A Bottom-Up Approach to Weathering the Worst
The events of April, 27th, 2011 left an indelible mark on most of us. While the city of Tuscaloosa suffered terribly along with so many individuals, families, and businesses, the UA campus stood stunned but generally unharmed. Such a near-miss was a heavy line underscore to the importance and urgency of work already well underway in OIT at the time. That work is generally referred to as Continuity of Operations or Disaster Recovery planning and preparation.
For OIT, Continuity of Operations refers to our ability to keep as much of the technology as close to full operational status as possible in the face of whatever events may occur. Disaster Recovery (DR) refers to returning to full and normal operational status for those systems as soon as possible after a disaster event occurs.

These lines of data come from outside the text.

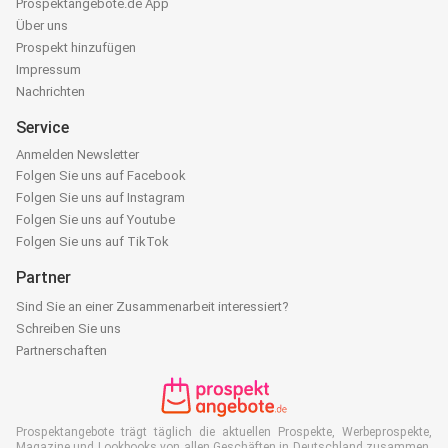
Prospektangebote.de App
Über uns
Prospekt hinzufügen
Impressum
Nachrichten
Service
Anmelden Newsletter
Folgen Sie uns auf Facebook
Folgen Sie uns auf Instagram
Folgen Sie uns auf Youtube
Folgen Sie uns auf TikTok
Partner
Sind Sie an einer Zusammenarbeit interessiert?
Schreiben Sie uns
Partnerschaften
Prospektangebote trägt täglich die aktuellen Prospekte, Werbeprospekte,
Magazine und Lookbooks von allen Geschäften in Deutschland zusammen.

These two concepts are different but very closely related. We have been considering them both over the last two years and have made significant progress in addressing them in meaningful ways. To be brief, we often refer to the whole effort as DR.
Thinking the Worst
We started thinking about what should be done to be better prepared by considering the kinds of scenarios we might encounter, identifying the most likely disaster scenarios and their relative impact on IT systems and services. While there are many scenarios that could damage a part of the campus network, those that would have the biggest impact would be events that involved the primary data center. That facility houses the servers, storage, and primary network equipment that are essential to delivering IT and telecommunications services and applications across the whole campus. While our general network projects are continuing to improve network resiliency across the campus through redundant connections, there has not been a general redundancy model for data center itself, making it the highest risk for disaster impact.
What Matters Most
We began planning by surveying the services and applications that OIT provides and supports. Our approach has been to do this in a bottom-up fashion, looking at the most basic services first, those on which all other services and applications depend. Starting at the foundation, a host of specialized equipment supports various services required for the network to operate. We have included all of these foundational services as well as primary communications and messaging services (Internet, email, and VPN) in the first phase of our Continuity of Operations project.
We have also identified mission critical applications and determined the physical equipment (servers, storage, etc.) that would be needed to support them. This equipment has also been included in our initial phase of preparedness work.
A Home Away From Home
The right solution to mitigating the kind of risks we have identified is to create an alternative base of IT operations somewhere outside the greater Tuscaloosa area – a DR site. We wanted it to be far enough away to reduce the likelihood of the same event affecting both Tuscaloosa and the DR site but close enough that personnel could get to the site within a few hours if necessary. Since our primary and backup Internet connection circuits currently run through a secured, environmentally hardened, DR colocation facility in Atlanta, it was most practical and economical to select that facility for our DR site.
Recently, we completed the implementation of the foundation equipment at the Atlanta DR site. This includes three fully loaded equipment racks containing routers, switches, firewalls, load balancers, spam filters, servers, and storage. The equipment has been selected and configured to support the full range of foundation services and to ultimately host mission critical applications capable of being hosted off-site.
Making it Work
Having the equipment in place is one thing. Ensuring that it will actually work and provide the intended protections is an entirely different matter. We are beginning now to set up and document the intricate network routing configurations required to enable a fail-over process of network and security functions. Some of the services run in real-time redundant mode. Others will require the execution of an automated or semi-automated procedure to transition them in an event. We will be developing testing protocols for each layer of services.
Once the network transition is assured, we will begin deploying instances of the applications to the DR site and devising the procedures for operational fail-over and fail-back for them. This work is expected to continue throughout 2012.
In the meantime, we are realizing benefits from the having the DR site in place. It is already serving as the off-site backup location for our primary storage backup processes replacing a much less efficient tape backup model. Our email services are also now protected by redundant services in the DR site providing improved operational reliability for that platform. Later we plan to use the equipment at the DR site for application development and testing and possibly as a reporting platform to ease the load on local systems.